# proving that change of basis matrix is invertible.

• Apr 5th 2013, 06:58 AM
Stormey
proving that change of basis matrix is invertible.
Hi guys.

Let say $\displaystyle \left [ I \right ]_{B}^{C}$ is the change of basis matrix from the base B to base C.
I need to prove that $\displaystyle \left [ I \right ]_{B}^{C}$ is invertible.

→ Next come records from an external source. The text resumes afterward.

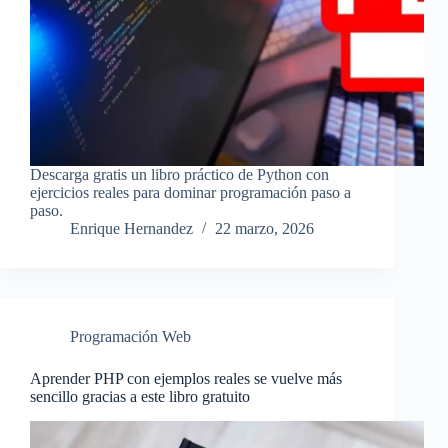
Descarga gratis un libro práctico de Python con
ejercicios reales para dominar programación paso a
paso.
Enrique Hernandez
22 marzo, 2026
Programación Web
Aprender PHP con ejemplos reales se vuelve más
sencillo gracias a este libro gratuito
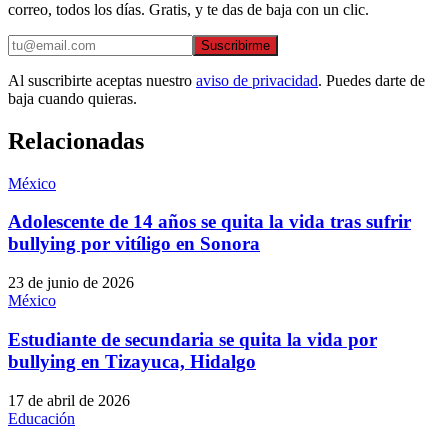
correo, todos los días. Gratis, y te das de baja con un clic.
Suscribirme
Al suscribirte aceptas nuestro
aviso de privacidad
. Puedes darte de
baja cuando quieras.
Relacionadas
México
Adolescente de 14 años se quita la vida tras sufrir
bullying por vitíligo en Sonora
23 de junio de 2026
México
Estudiante de secundaria se quita la vida por
bullying en Tizayuca, Hidalgo
17 de abril de 2026
Educación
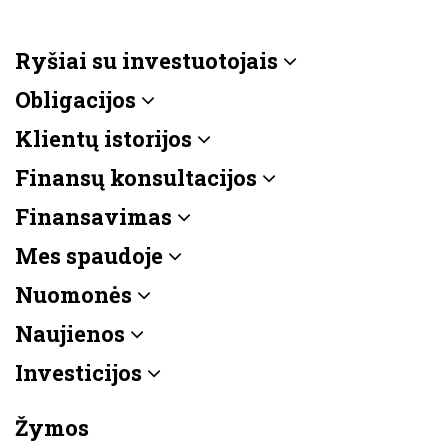
Ryšiai su investuotojais
Obligacijos
Klientų istorijos
Finansų konsultacijos
Finansavimas
Mes spaudoje
Nuomonės
Naujienos
Investicijos
Žymos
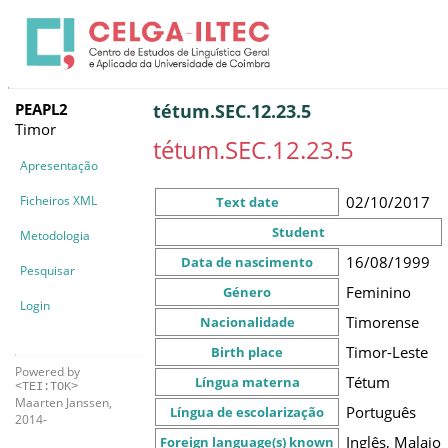
PEAPL2
tétum.SEC.12.23.5
Timor
tétum.SEC.12.23.5
Apresentação
Ficheiros XML
02/10/2017
Text date
Student
Metodologia
16/08/1999
Data de nascimento
Pesquisar
Feminino
Género
Login
Timorense
Nacionalidade
Timor-Leste
Birth place
Powered by
Tétum
Língua materna
<TEI:TOK>
Maarten Janssen,
Português
Língua de escolarização
2014-
Inglês, Malaio
Foreign language(s) known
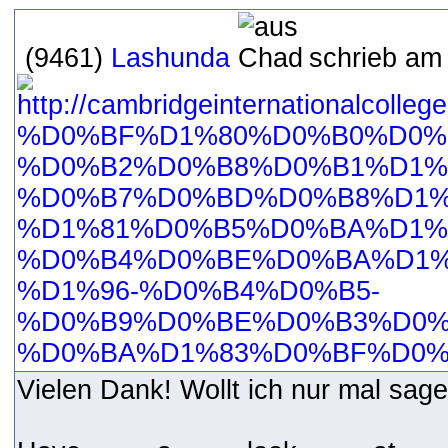
(9461)
Lashunda
schrieb am 
Vielen Dank! Wollt ich nur mal sage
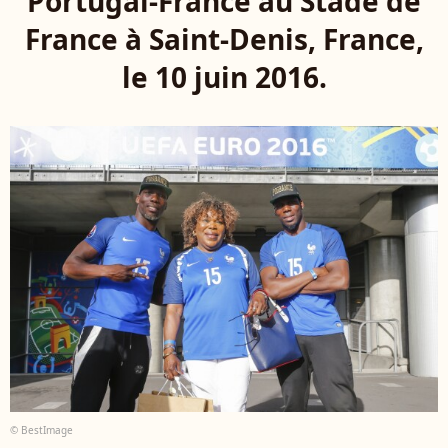
Portugal-France au Stade de
France à Saint-Denis, France,
le 10 juin 2016.
© BestImage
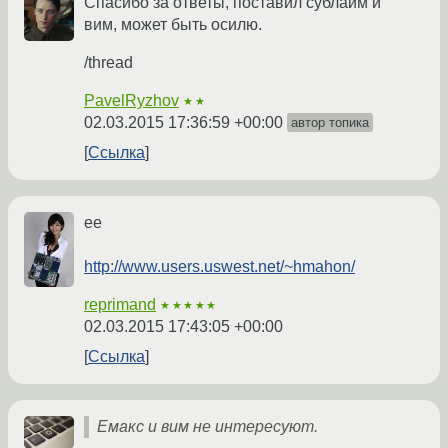
Спасибо за ответы, поставил сублайм и
вим, может быть осилю.
/thread
PavelRyzhov
★★
02.03.2015 17:36:59 +00:00
автор топика
Ссылка
ee
http://www.users.uswest.net/~hmahon/
reprimand
★★★★★
02.03.2015 17:43:05 +00:00
Ссылка
Емакс и вим не интересуют.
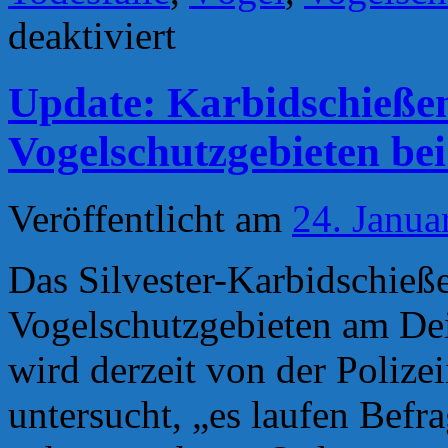
für
deaktiviert
Todesfalle
Stacheldraht
Update: Karbidschieße
Vogelschutzgebieten bei
Veröffentlicht am
24. Janua
Das Silvester-Karbidschieß
Vogelschutzgebieten am De
wird derzeit von der Poliz
untersucht, „es laufen Bef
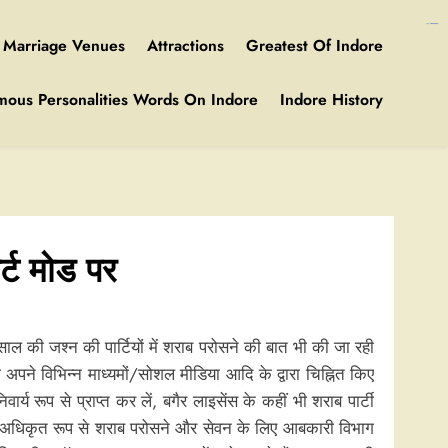
https://ijins.umsida.ac.id/data/
https://polreskedirikota.id/
kampungbet
kampungbet
Marriage Venues
Attractions
Greatest Of Indore
mous Personalities Words On Indore
Indore History
र्ट मोड पर
 साल की जश्न की पार्टियों में शराब परोसने की बात भी की जा रही
ा अपने विभिन्न माध्यमों/सोशल मीडिया आदि के द्वारा चिह्नित किए
 रूप से प्राप्त कर लें, बगैर लाइसेंस के कहीं भी शराब पार्टी
 में अधिकृत रूप से शराब परोसने और सेवन के लिए आबकारी विभाग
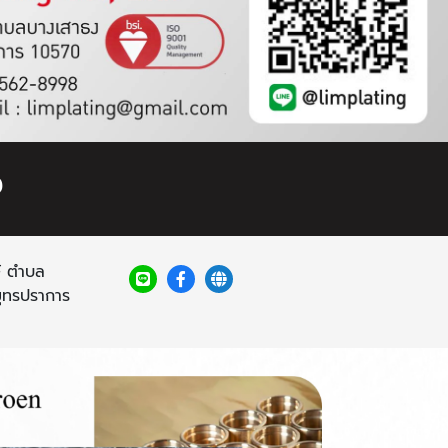
ง
ษ์ ตำบล
ุทรปราการ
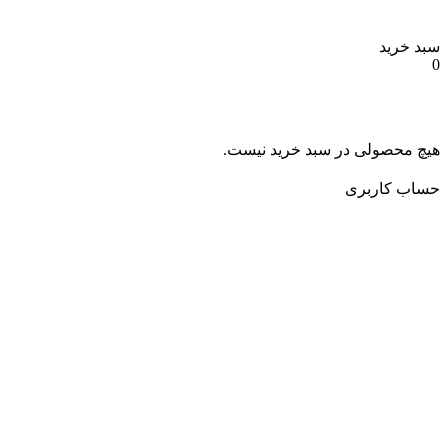
سبد خرید
0
هیچ محصولی در سبد خرید نیست.
حساب کاربری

So that's what i did so far:
I defined:
$\displaystyle B=\left \{b_1, b_2,... b_n \right \}$
$\displaystyle C=\left \{c_1, c_2,... c_n \right \}$

Now I tried to define the $\displaystyle \left [ I \right ]_{B}^{C}$ matrix (and to show its columns are linear independent), but this is where it got a little complicated for me:
since $\displaystyle c_i\in V$ and B is basis for V, every vector $\displaystyle c_i\in C$ can be represented as a linear combination of B's vectors:

$\displaystyle c_1=\beta_{11} b_1+\beta_{12} b_2+...+\beta_{1n} b_n$
$\displaystyle c_2=\beta_{21} b_1+\beta_{22} b_2+...+\beta_{2n} b_n$
.
.
.
$\displaystyle c_n=\beta_{n1} b_1+\beta_{n2} b_2+...+\beta_{nn} b_n$

and then, these equation can be written as:

$\displaystyle \begin{bmatrix}c_1\\c_2\\.\\.\\.\\c_n\end{bmatrix} =\begin{bmatrix}\beta_{11} & \beta_{12} & . & . & . & \beta_{1n}\\\beta_{21} & \beta_{22} & . & . & . & \beta_{2n}\\. & . & & & & .\\. & . & & & & .\\. & . & & & & .\\\beta_{n1} & \beta_{n2} & . & . & . & \beta_{nn}\end{bmatrix}\begin{bmatrix}b_1\\ b_2\\ .\\ .\\ .\\ b_n\end{bmatrix}$

Now, where is this change of basis matrix?
Is it the matrix with the $\displaystyle \beta_{ij}$ entries?
Am I even writing it correctly?